(What this task involves): Pull every line with the word "Contact" out of the entries below.

-- Opening Marker --

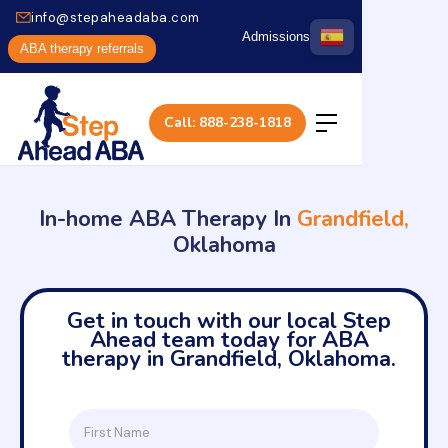
info@stepaheadaba.com
Admissions
ABA therapy referrals
Call: 888-238-1818
In-home ABA Therapy In
Grandfield,
Oklahoma
Get in touch with our local Step
Ahead team today for ABA
therapy in Grandfield, Oklahoma.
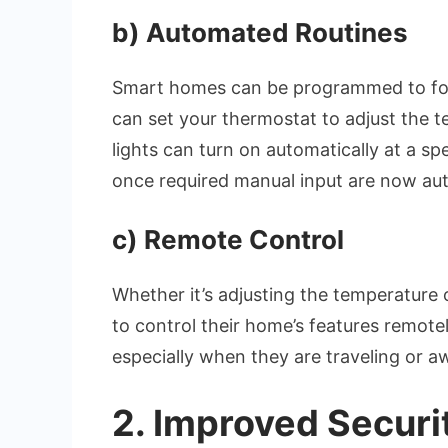
b)
Automated Routines
Smart homes can be programmed to fo
can set your thermostat to adjust the 
lights can turn on automatically at a spe
once required manual input are now au
c)
Remote Control
Whether it’s adjusting the temperature 
to control their home’s features remot
especially when they are traveling or 
2.
Improved Securi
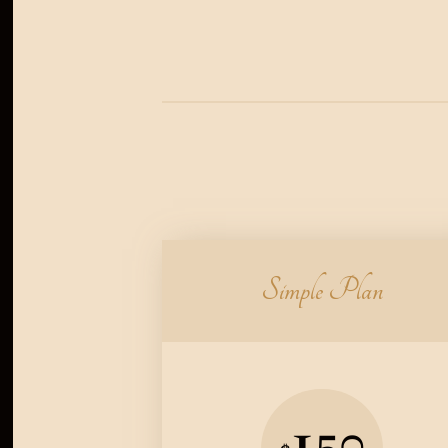
Simple Plan
150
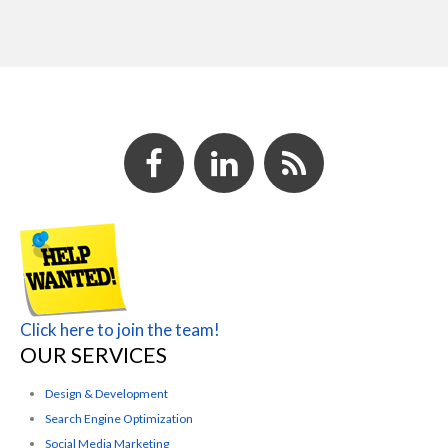
Click here to join the team!
OUR SERVICES
Design & Development
Search Engine Optimization
Social Media Marketing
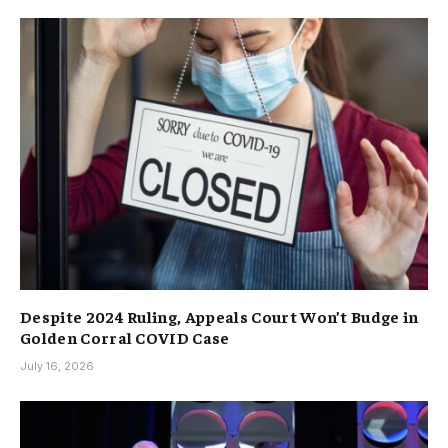
Despite 2024 Ruling, Appeals Court Won’t Budge in
Golden Corral COVID Case
July 16, 2026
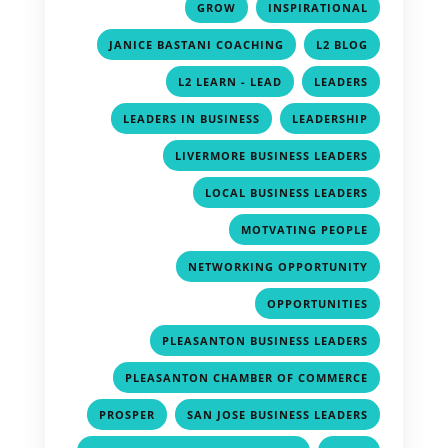
,
,
GROW
INSPIRATIONAL
,
,
JANICE BASTANI COACHING
L2 BLOG
,
,
L2 LEARN - LEAD
LEADERS
,
,
LEADERS IN BUSINESS
LEADERSHIP
,
LIVERMORE BUSINESS LEADERS
,
LOCAL BUSINESS LEADERS
,
MOTVATING PEOPLE
,
NETWORKING OPPORTUNITY
,
OPPORTUNITIES
,
PLEASANTON BUSINESS LEADERS
,
PLEASANTON CHAMBER OF COMMERCE
,
,
PROSPER
SAN JOSE BUSINESS LEADERS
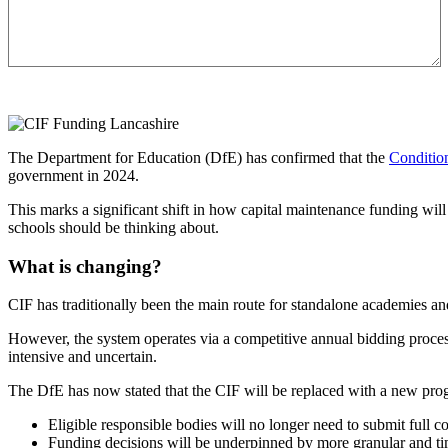
The Department for Education (DfE) has confirmed that the
Conditio
government in 2024.
This marks a significant shift in how capital maintenance funding wi
schools should be thinking about.
What is changing?
CIF has traditionally been the main route for standalone academies and
However, the system operates via a competitive annual bidding process
intensive and uncertain.
The DfE has now stated that the CIF will be replaced with a new pr
Eligible responsible bodies will no longer need to submit full c
Funding decisions will be underpinned by more granular and tim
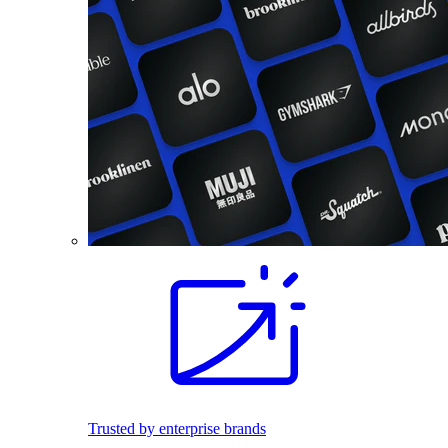
Trusted by enterprise brands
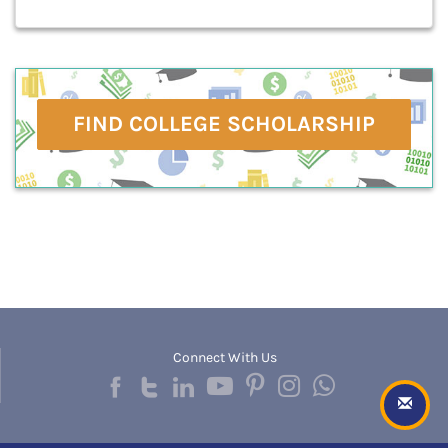
FIND COLLEGE SCHOLARSHIP
Connect With Us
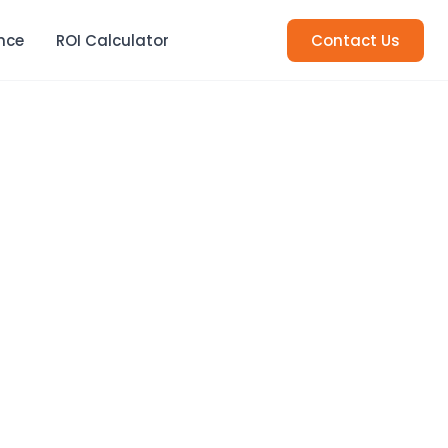
nce
ROI Calculator
Contact Us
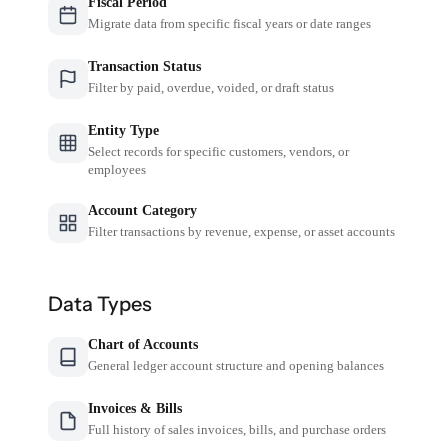
Fiscal Period
Migrate data from specific fiscal years or date ranges
Transaction Status
Filter by paid, overdue, voided, or draft status
Entity Type
Select records for specific customers, vendors, or
employees
Account Category
Filter transactions by revenue, expense, or asset accounts
Data Types
Chart of Accounts
General ledger account structure and opening balances
Invoices & Bills
Full history of sales invoices, bills, and purchase orders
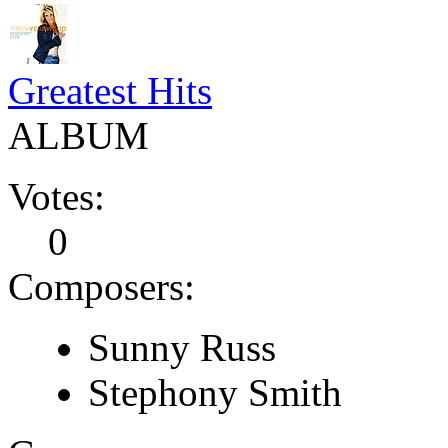
Greatest Hits
ALBUM
Votes:
0
Composers:
Sunny Russ
Stephony Smith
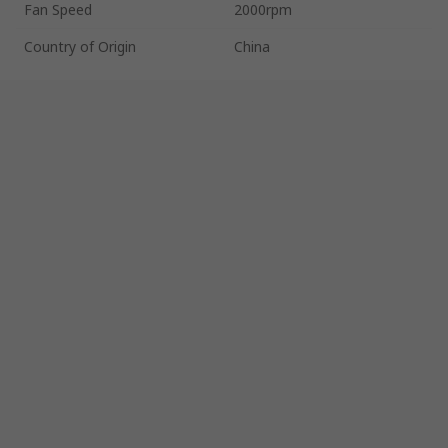
Fan Speed
2000rpm
Country of Origin
China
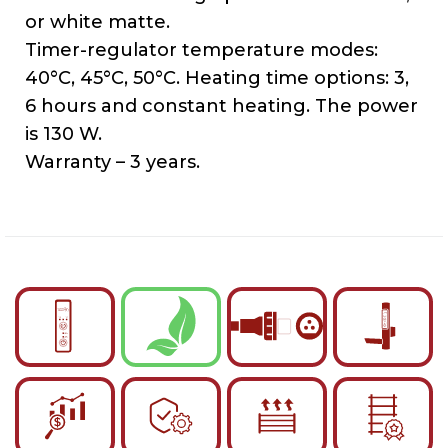
or white matte.
Timer-regulator temperature modes:
40°C, 45°C, 50°C. Heating time options: 3,
6 hours and constant heating. The power
is 130 W.
Warranty – 3 years.
English
Українська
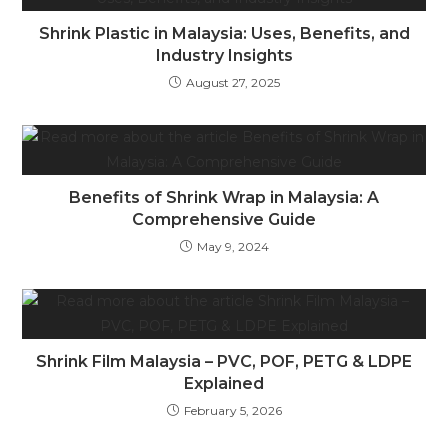
Shrink Plastic in Malaysia: Uses, Benefits, and
Industry Insights
August 27, 2025
Benefits of Shrink Wrap in Malaysia: A
Comprehensive Guide
May 9, 2024
Shrink Film Malaysia – PVC, POF, PETG & LDPE
Explained
February 5, 2026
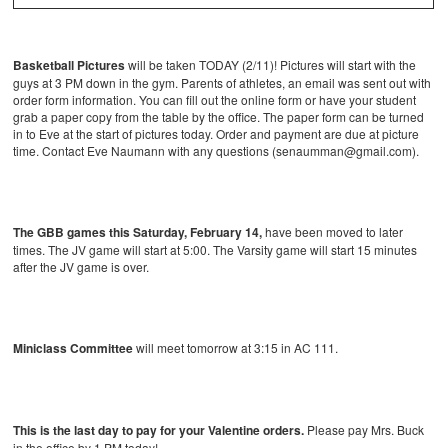
Basketball Pictures
will be taken TODAY (2/11)! Pictures will start with the
guys at 3 PM down in the gym. Parents of athletes, an email was sent out with
order form information. You can fill out the online form or have your student
grab a paper copy from the table by the office. The paper form can be turned
in to Eve at the start of pictures today. Order and payment are due at picture
time. Contact Eve Naumann with any questions (senaumman@gmail.com).
The GBB games this Saturday, February 14,
have been moved to later
times. The JV game will start at 5:00. The Varsity game will start 15 minutes
after the JV game is over.
Miniclass Committee
will meet tomorrow at 3:15 in AC 111.
This is the last day to pay for your Valentine orders.
Please pay Mrs. Buck
in the office by 1 PM today!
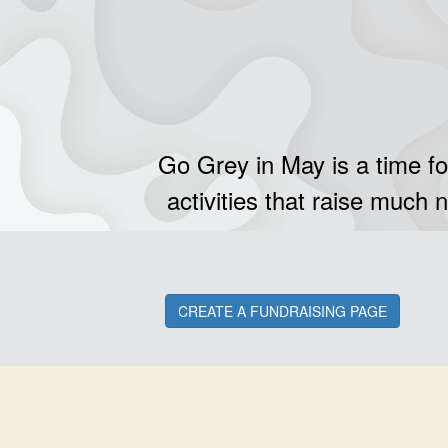
Go Grey in May is a time fo
activities that raise much 
CREATE A FUNDRAISING PAGE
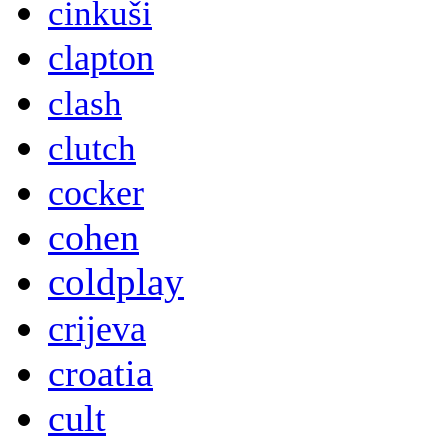
cinkuši
clapton
clash
clutch
cocker
cohen
coldplay
crijeva
croatia
cult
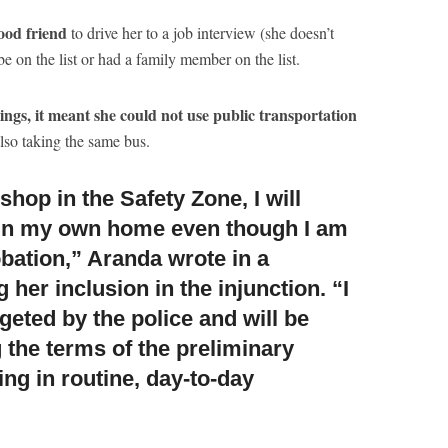
ood friend
to drive her to a job interview (she doesn’t
be on the list or had a family member on the list.
ings, it meant she could not use public transportation
also taking the same bus.
shop in the Safety Zone, I will
in my own home even though I am
obation,” Aranda wrote in a
 her inclusion in the injunction. “I
argeted by the police and will be
 the terms of the preliminary
ng in routine, day-to-day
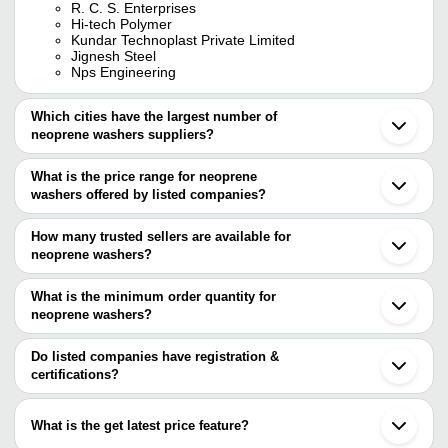
R. C. S. Enterprises
Hi-tech Polymer
Kundar Technoplast Private Limited
Jignesh Steel
Nps Engineering
Which cities have the largest number of
neoprene washers suppliers?
The Cities are
What is the price range for neoprene
Mumbai
washers offered by listed companies?
Delhi
Chennai
The price range of neoprene washers are
Jaipur
How many trusted sellers are available for
Ahmedabad
Company Name
Currency
Product N
neoprene washers?
Faridabad
There are five trusted sellers of neoprene washers, and their
Howrah
JIGNESH STEEL
INR
Neoprene W
Thane
names are
What is the minimum order quantity for
Gurugram
Amar Polymers
INR
Neoprene R
neoprene washers?
RANE ELASTOMER PROCESSOR
Coimbatore
The minimum order quantity is mentioned with the product and
NISARG POLYMERS PVT LTD.
Jalandhar
Harish Rubber Industries
INR
Neoprene R
R. C. S. ENTERPRISES
varies from company to company.
Virar
Do listed companies have registration &
HI-TECH POLYMER
certifications?
SK RUBBER INDUSTRIES
INR
Neoprene R
CREATIVE ENGINEERING WORKS
Most of the companies have registration, and the companies that
TECHNOSEAL ENGINEERING
INR
Neoprene R
have certifications are
What is the get latest price feature?
RANE ELASTOMER PROCESSOR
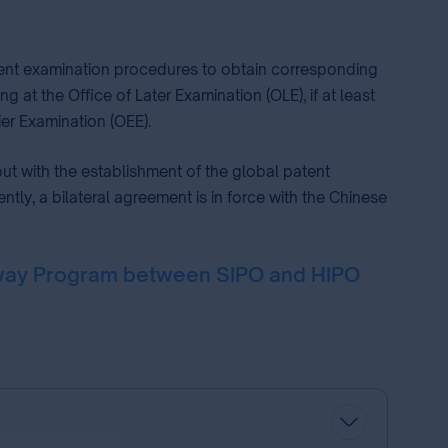
patent examination procedures to obtain corresponding
at the Office of Later Examination (OLE), if at least
ier Examination (OEE).
ut with the establishment of the global patent
ly, a bilateral agreement is in force with the Chinese
ghway Program between SIPO and HIPO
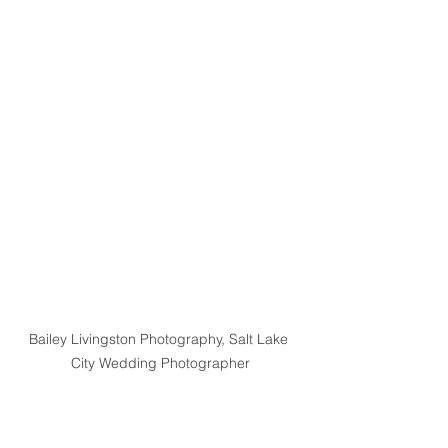
Bailey Livingston Photography, Salt Lake 
City Wedding Photographer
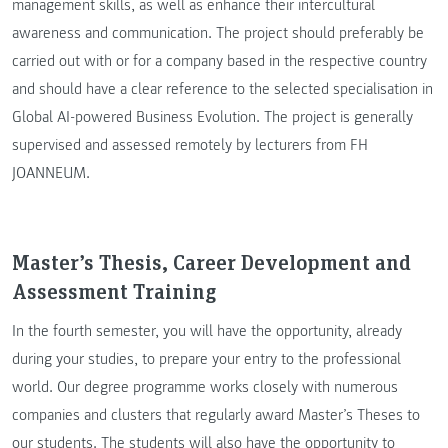
management skills, as well as enhance their intercultural
awareness and communication. The project should preferably be
carried out with or for a company based in the respective country
and should have a clear reference to the selected specialisation in
Global AI-powered Business Evolution. The project is generally
supervised and assessed remotely by lecturers from FH
JOANNEUM.
Master’s Thesis, Career Development and
Assessment Training
In the fourth semester, you will have the opportunity, already
during your studies, to prepare your entry to the professional
world. Our degree programme works closely with numerous
companies and clusters that regularly award Master’s Theses to
our students. The students will also have the opportunity to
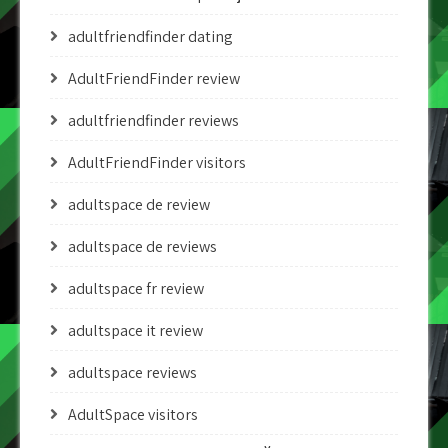
adultfriendfinder dating
AdultFriendFinder review
adultfriendfinder reviews
AdultFriendFinder visitors
adultspace de review
adultspace de reviews
adultspace fr review
adultspace it review
adultspace reviews
AdultSpace visitors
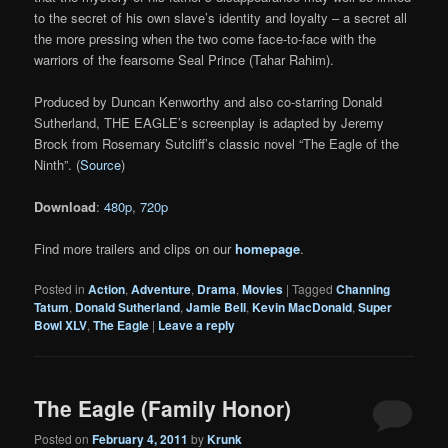
to the secret of his own slave’s identity and loyalty – a secret all
the more pressing when the two come face-to-face with the
warriors of the fearsome Seal Prince (Tahar Rahim).
Produced by Duncan Kenworthy and also co-starring Donald
Sutherland, THE EAGLE’s screenplay is adapted by Jeremy
Brock from Rosemary Sutcliff’s classic novel “The Eagle of the
Ninth”. (
Source
)
Download
:
480p
,
720p
Find more trailers and clips on our
homepage
.
Posted in
Action
,
Adventure
,
Drama
,
Movies
|
Tagged
Channing
Tatum
,
Donald Sutherland
,
Jamie Bell
,
Kevin MacDonald
,
Super
Bowl XLV
,
The Eagle
|
Leave a reply
The Eagle (Family Honor)
Posted on
February 4, 2011
by
Krunk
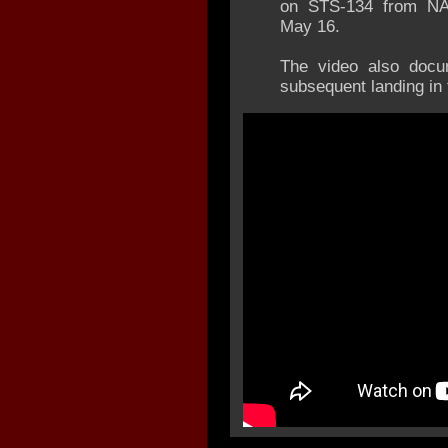
on STS-134 from NA
May 16.
The video also docu
subsequent landing in 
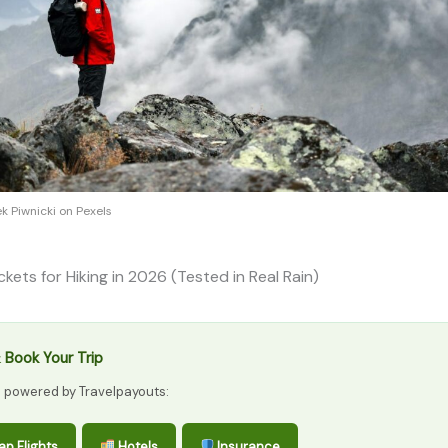
k Piwnicki on Pexels
ckets for Hiking in 2026 (Tested in Real Rain)
 Book Your Trip
s powered by Travelpayouts:
p Flights
Hotels
Insurance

-- Closing Marker --

(Task output):
Contact Us
time. Contact Eve Naumann with any questions (senaumman@gmail.com).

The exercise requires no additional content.